At the time of writing, for example, there’s talk of a market correction. Emerging markets have suffered prolonged falls, and now the other major markets have caught the jitters too. Yet just a fortnight ago, in this very blog, we were commenting on how bullish the so-called experts were being. Some were encouraging young savers to invest exclusively in equities. Hold on, we warned, remember the oldest and best investment advice of all: diversify.
How quickly, you might say, greed turns to fear. In the world of investing, the atmosphere can change almost overnight. But are the emotions driving investors’ behaviour really so different now than they were a month ago?
In fact, fear probably played as big a part in the run-up to the correction (if that indeed is what it turns out to be) as it’s playing at the moment. It was simply a different type of fear. With markets rising, the fear then was that by staying on the sidelines you’d be missing out on further gains. In the week before Christmas 2013, investors poured $2.6 billion into equity funds worldwide.

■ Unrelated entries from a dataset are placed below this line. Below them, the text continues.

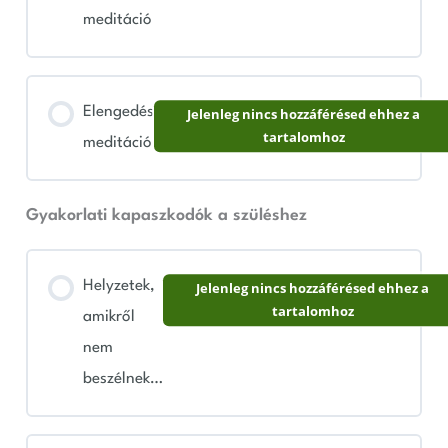
meditáció
Elengedés
Jelenleg nincs hozzáférésed ehhez a
tartalomhoz
meditáció
Gyakorlati kapaszkodók a szüléshez
Helyzetek,
Jelenleg nincs hozzáférésed ehhez a
tartalomhoz
amikről
nem
beszélnek…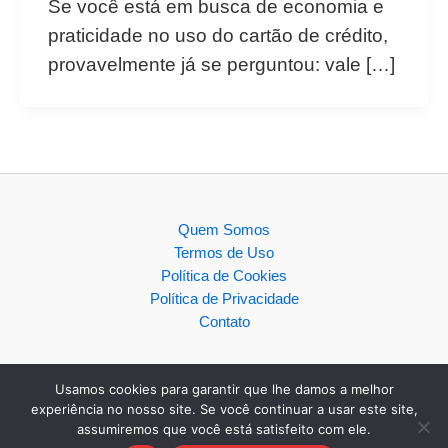
Se você está em busca de economia e
praticidade no uso do cartão de crédito,
provavelmente já se perguntou: vale […]
Quem Somos
Termos de Uso
Política de Cookies
Política de Privacidade
Contato
Usamos cookies para garantir que lhe damos a melhor
experiência no nosso site. Se você continuar a usar este site,
assumiremos que você está satisfeito com ele.
Copyright © 2026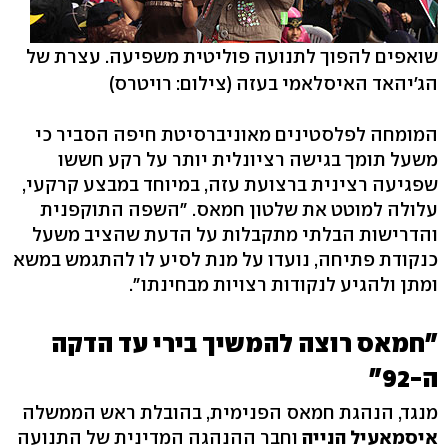
שואפים להפוך לתנועה פוליטית משפיעה. עצרת של
הג'יהאד האיסלאמי בעזה
(צילום: רויטרס)
המומחה לפלסטינים מאוניברסיטת חיפה הסביר כי
משעל תומך בגישה רציונלית יותר על רקע חששו
שפגיעה רצינית ברצועת עזה, במיוחד במבצע קרקעי,
עלולה למוטט את שלטון חמאס. "השפה התוקפנית
והדרישות הבלתי מתקבלות על הדעת שהציב משעל
כנקודת פתיחה, נועדו על מנת לסיע לו להתגמש במשא
ומתן ולהגיע לנקודות רצויות מבחינתו".
"חמאס רוצה להמשיך בירי עד הדקה
ה-92"
מנגד, הנהגת חמאס הפנימית, בהובלת ראש הממשלה
איסמאעיל הנייה
וחבר ההנהגה המדינית של התנועה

The problem is that the higher markets rise, and the more relaxed the commentators seem about the long-term outlook, the riskier investing becomes. When the markets are in the doldrums, and fear abounds, that’s when investing, ironically, is safer.
2009 would have been an excellent time to buy equities. Compared to now, shares were at sale prices. Yet that was just the point at which investors largely lost their appetite for them. Year on year, as markets headed gradually upwards, the market gurus remained overwhelmingly cautious. Then eventually, in 2013 - the fifth consecutive year of positive stock market returns - the mood changed, and the consensus was that equities were a good idea after all.
Such behaviour is, of course, completely illogical. As Carl Richards points out, we don’t behave like that when buying anything other than shares: “Imagine walking into a car dealership,” says Richards, “and the sales representative greets you with: “It’s your lucky day! The car you want is now twice as expensive as it was yesterday.” You get excited and say: “Great! I’ll take two of them!”
As Warren Buffett once said, investors should be fearful when others are greedy, and greedy when others are fearful. Of course it’s hard to resist when you see friends and neighbours making a killing on one sort of investment or another; it’s even harder to invest in an asset when others wouldn’t touch it with a barge pole. But realising our in-built tendency to buy and sell at the wrong times is the first step to doing something about it.